Actually LPL is probably the best for air cargo – next to a main line and motorway, close to the docks, and on the western seaboard reducing the cargo’s costly air miles from north America. It would make a good site for a Freeport post Brexit,
Comment by Mark Clayton | August 31, 2017 |
Welcome to the weird and wonderful world of air gargo. I was listening to Wake Up To Money on Radio 5, when an air cargo expert, said, if you sent a parcel airfreight by Alitalia from Heathrow to New York, it was first sent to Milan by truck, before flying to New York from there. This expert was very forthright about air cargo and said it should be removed from Heathrow. But then some airlines aren’t very efficient.

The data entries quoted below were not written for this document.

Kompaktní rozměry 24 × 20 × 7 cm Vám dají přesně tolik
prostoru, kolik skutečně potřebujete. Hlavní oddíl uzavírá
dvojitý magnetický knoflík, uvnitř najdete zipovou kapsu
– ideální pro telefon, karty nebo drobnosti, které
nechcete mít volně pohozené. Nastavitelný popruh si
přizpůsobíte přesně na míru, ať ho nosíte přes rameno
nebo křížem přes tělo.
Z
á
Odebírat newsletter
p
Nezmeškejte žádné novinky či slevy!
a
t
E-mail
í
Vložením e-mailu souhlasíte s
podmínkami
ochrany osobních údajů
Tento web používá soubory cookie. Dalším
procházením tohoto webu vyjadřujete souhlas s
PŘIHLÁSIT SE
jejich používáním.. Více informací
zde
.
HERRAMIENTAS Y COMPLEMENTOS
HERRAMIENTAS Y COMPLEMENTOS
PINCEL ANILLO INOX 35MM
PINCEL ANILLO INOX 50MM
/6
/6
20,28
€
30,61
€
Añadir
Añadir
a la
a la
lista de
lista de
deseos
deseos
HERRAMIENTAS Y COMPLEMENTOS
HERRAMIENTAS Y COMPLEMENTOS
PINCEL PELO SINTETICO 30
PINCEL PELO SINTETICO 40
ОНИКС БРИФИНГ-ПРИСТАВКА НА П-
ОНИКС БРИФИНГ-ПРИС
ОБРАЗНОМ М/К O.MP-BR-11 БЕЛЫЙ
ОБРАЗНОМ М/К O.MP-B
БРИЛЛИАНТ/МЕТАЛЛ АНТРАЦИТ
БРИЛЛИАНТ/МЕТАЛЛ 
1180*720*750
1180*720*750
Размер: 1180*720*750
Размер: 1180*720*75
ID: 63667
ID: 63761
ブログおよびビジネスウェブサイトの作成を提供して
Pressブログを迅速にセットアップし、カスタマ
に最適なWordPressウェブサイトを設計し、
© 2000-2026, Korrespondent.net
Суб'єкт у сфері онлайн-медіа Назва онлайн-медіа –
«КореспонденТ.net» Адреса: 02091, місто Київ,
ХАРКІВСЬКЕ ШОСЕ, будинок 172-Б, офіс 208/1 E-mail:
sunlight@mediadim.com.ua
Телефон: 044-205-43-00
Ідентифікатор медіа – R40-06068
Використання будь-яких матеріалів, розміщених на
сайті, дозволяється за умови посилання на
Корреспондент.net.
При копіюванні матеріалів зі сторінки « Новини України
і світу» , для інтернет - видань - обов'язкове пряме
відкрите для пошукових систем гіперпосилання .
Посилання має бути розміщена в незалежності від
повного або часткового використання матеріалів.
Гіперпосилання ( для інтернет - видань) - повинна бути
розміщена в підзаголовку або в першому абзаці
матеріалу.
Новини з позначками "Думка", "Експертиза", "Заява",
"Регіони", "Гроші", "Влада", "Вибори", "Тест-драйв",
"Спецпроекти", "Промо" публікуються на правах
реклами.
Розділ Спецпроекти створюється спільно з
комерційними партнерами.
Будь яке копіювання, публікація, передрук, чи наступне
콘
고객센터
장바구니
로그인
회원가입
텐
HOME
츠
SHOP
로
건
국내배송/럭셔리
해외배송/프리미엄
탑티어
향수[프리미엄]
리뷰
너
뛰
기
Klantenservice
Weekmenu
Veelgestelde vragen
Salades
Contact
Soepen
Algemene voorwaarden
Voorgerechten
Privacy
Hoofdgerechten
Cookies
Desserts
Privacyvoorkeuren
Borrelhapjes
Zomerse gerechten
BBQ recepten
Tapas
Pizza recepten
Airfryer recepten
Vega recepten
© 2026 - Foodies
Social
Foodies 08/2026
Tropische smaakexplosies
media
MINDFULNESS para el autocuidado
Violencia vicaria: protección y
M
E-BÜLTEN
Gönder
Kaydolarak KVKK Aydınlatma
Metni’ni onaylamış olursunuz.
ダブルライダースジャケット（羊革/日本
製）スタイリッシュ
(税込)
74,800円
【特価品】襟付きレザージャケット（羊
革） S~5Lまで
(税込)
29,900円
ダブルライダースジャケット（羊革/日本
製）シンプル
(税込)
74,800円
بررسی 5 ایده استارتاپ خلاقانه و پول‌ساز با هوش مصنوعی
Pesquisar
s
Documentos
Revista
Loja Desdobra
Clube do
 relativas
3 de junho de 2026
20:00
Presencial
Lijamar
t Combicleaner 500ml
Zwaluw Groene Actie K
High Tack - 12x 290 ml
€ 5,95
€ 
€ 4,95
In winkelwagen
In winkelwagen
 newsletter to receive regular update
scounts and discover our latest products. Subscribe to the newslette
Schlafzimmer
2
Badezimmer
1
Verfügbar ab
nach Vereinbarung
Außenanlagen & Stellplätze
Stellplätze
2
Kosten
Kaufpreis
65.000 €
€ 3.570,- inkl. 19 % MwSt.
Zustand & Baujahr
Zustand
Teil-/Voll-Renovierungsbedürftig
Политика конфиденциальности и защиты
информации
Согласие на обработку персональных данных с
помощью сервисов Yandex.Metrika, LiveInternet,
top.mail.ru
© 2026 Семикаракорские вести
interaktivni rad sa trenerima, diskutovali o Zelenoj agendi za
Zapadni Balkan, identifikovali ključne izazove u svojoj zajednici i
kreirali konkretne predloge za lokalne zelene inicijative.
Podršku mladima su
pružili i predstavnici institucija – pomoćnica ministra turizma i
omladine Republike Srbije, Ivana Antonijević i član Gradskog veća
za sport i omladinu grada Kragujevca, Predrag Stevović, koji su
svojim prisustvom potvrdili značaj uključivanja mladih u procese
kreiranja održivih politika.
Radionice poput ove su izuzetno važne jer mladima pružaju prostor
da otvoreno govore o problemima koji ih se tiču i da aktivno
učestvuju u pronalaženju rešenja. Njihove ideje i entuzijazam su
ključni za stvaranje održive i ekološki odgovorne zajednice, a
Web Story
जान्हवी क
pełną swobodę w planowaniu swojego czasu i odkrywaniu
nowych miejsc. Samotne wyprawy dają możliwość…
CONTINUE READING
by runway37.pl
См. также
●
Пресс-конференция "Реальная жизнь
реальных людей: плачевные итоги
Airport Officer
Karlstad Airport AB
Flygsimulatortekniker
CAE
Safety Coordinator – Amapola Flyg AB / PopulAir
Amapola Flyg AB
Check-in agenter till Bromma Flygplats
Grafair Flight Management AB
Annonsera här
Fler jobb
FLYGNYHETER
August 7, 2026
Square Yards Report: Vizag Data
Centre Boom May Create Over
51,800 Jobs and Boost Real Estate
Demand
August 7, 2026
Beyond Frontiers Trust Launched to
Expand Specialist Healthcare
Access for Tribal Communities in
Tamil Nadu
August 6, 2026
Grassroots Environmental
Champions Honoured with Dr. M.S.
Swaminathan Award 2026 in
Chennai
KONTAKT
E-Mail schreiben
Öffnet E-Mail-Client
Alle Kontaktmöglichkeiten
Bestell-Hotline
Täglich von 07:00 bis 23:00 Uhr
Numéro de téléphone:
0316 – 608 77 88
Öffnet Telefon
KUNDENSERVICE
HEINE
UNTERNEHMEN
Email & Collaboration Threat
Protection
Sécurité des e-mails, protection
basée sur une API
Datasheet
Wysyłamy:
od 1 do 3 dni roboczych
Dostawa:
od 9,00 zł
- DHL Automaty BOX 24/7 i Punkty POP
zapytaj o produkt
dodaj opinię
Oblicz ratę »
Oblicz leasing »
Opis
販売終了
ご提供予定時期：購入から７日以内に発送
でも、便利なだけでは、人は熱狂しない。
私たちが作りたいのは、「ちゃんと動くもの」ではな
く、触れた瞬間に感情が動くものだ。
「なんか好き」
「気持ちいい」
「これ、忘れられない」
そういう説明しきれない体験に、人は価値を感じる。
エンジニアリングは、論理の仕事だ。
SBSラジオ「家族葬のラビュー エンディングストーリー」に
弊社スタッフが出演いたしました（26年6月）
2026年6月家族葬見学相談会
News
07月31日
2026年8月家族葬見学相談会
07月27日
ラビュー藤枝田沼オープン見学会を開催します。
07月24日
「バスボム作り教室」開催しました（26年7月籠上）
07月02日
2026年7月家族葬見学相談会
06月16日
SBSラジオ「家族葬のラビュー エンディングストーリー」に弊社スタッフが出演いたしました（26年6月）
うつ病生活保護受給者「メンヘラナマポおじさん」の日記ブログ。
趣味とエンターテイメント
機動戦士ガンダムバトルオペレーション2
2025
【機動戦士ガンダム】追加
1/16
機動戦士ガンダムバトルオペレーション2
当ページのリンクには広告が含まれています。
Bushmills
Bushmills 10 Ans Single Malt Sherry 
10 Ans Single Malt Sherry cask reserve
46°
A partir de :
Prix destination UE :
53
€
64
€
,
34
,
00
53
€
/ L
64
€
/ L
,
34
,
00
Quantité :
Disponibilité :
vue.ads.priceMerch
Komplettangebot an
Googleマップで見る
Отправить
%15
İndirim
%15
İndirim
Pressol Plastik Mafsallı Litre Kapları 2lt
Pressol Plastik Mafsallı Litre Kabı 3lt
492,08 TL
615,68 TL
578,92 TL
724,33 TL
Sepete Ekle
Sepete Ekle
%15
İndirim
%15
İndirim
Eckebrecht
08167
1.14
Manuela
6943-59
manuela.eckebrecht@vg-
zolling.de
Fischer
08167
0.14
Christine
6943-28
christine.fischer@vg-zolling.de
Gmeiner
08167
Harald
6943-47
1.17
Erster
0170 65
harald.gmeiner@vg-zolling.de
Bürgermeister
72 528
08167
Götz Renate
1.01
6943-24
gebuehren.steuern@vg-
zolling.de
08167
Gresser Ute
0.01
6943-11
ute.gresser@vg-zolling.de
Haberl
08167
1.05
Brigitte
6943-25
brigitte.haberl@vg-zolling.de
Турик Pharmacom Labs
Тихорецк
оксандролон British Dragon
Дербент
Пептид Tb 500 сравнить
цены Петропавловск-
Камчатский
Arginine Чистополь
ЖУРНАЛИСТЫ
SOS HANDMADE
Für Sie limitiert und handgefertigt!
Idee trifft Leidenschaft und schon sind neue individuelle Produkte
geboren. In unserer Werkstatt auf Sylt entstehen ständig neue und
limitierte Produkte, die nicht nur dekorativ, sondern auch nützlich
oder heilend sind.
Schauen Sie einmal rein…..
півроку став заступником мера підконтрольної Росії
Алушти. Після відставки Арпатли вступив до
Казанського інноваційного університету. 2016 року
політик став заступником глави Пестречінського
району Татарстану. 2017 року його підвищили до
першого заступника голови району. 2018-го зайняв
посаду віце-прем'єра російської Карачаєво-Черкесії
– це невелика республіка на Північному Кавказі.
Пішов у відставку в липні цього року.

Comment by AnonW | August 31, 2017 |
Liverpool Airport has a good position and I wonder if when Manchester Airport needs another runway, then it could be the third runway connected to Manchester by a Maglev or Hyperloop system, Or more likely something a lot better!
Comment by AnonW | August 31, 2017 |
Still quite a way off capacity at Manchester and that is using one for arrivals and one for departure – they could move to using both for both as at Heathrow, which IIRC handles more than twice as many flights on two runways,
PS the current configuration is very efficient for most movements, Arrivals usually set down on 23R and normally stop just by the terminals and depart on 23L which starts just by the terminals. About one day a week the wind is the other way, so the pattern reverses with landings on 05R and take offs on 05L which is just slightly less efficient for “heavy’s”.
The real argument is whether a fourth runway for London should be built at LHR or LGW, and the latter is far more sensible IMO.
Comment by Mark Clayton | August 31, 2017
Gatwick is much more sensible. In the 1980s two British Airways pilots proposed putting the M23 in a tunnel and building a North-South second runway for take-offs only, which would be in a Southerly direction.